§ ACTION ITEM:
The word "Eskişehir" marks the lines to keep; find each one in the data and copy it.

§ DATA TO PROCESS:
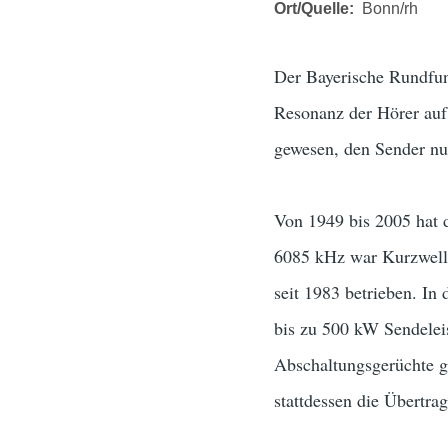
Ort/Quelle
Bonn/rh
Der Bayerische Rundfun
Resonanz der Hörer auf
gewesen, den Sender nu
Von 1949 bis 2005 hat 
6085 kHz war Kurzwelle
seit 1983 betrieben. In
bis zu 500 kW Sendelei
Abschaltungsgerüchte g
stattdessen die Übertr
==
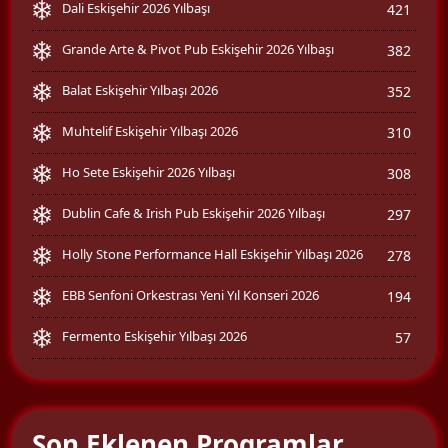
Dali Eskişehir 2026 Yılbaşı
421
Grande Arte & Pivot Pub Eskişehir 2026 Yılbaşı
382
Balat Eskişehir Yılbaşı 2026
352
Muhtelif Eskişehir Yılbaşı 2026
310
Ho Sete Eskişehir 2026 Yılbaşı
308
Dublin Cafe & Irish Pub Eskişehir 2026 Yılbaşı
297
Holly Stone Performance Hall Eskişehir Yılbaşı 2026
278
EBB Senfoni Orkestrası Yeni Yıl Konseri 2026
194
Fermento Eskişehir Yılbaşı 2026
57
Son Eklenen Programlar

§ WRITTEN SOLUTION:
Dali Eskişehir 2026 Yılbaşı
Grande Arte & Pivot Pub Eskişehir 2026 Yılbaşı
Balat Eskişehir Yılbaşı 2026
Muhtelif Eskişehir Yılbaşı 2026
Ho Sete Eskişehir 2026 Yılbaşı
Dublin Cafe & Irish Pub Eskişehir 2026 Yılbaşı
Holly Stone Performance Hall Eskişehir Yılbaşı 2026
Fermento Eskişehir Yılbaşı 2026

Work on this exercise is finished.